* [Work to complete]
Throughout the records below, find the lines with the string "ēkas" and give how many there are, nothing else.

(Saved data entries)
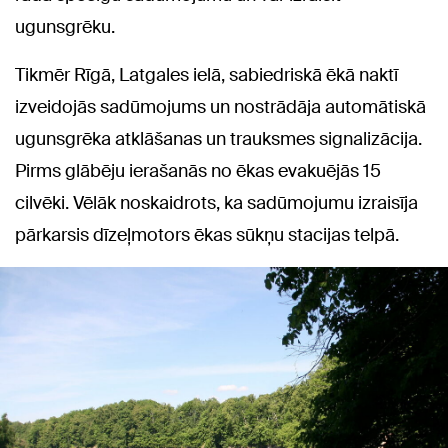
ugunsgrēku.
Tikmēr Rīgā, Latgales ielā, sabiedriskā ēkā naktī
izveidojās sadūmojums un nostrādāja automātiskā
ugunsgrēka atklāšanas un trauksmes signalizācija.
Pirms glābēju ierašanās no ēkas evakuējās 15
cilvēki. Vēlāk noskaidrots, ka sadūmojumu izraisīja
pārkarsis dīzeļmotors ēkas sūkņu stacijas telpā.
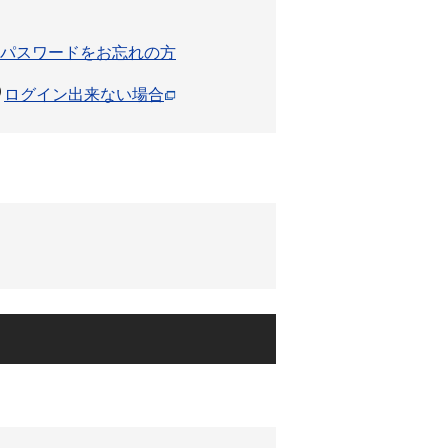
パスワードをお忘れの方
ログイン出来ない場合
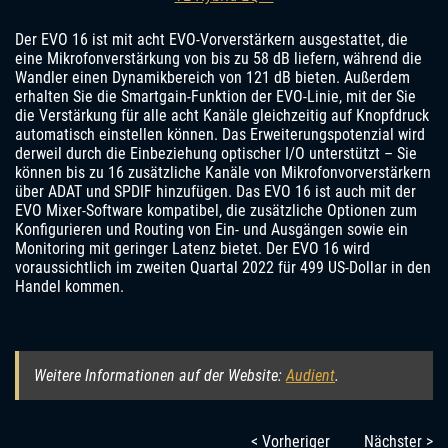
Der EVO 16 ist mit acht EVO-Vorverstärkern ausgestattet, die
eine Mikrofonverstärkung von bis zu 58 dB liefern, während die
Wandler einen Dynamikbereich von 121 dB bieten. Außerdem
erhalten Sie die Smartgain-Funktion der EVO-Linie, mit der Sie
die Verstärkung für alle acht Kanäle gleichzeitig auf Knopfdruck
automatisch einstellen können. Das Erweiterungspotenzial wird
derweil durch die Einbeziehung optischer I/O unterstützt – Sie
können bis zu 16 zusätzliche Kanäle von Mikrofonvorverstärkern
über ADAT und SPDIF hinzufügen. Das EVO 16 ist auch mit der
EVO Mixer-Software kompatibel, die zusätzliche Optionen zum
Konfigurieren und Routing von Ein- und Ausgängen sowie ein
Monitoring mit geringer Latenz bietet. Der EVO 16 wird
voraussichtlich im zweiten Quartal 2022 für 499 US-Dollar in den
Handel kommen.
Weitere Informationen auf der Website:
Audient
.
< Vorheriger
Nächster >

* [Reply to the exercise]
2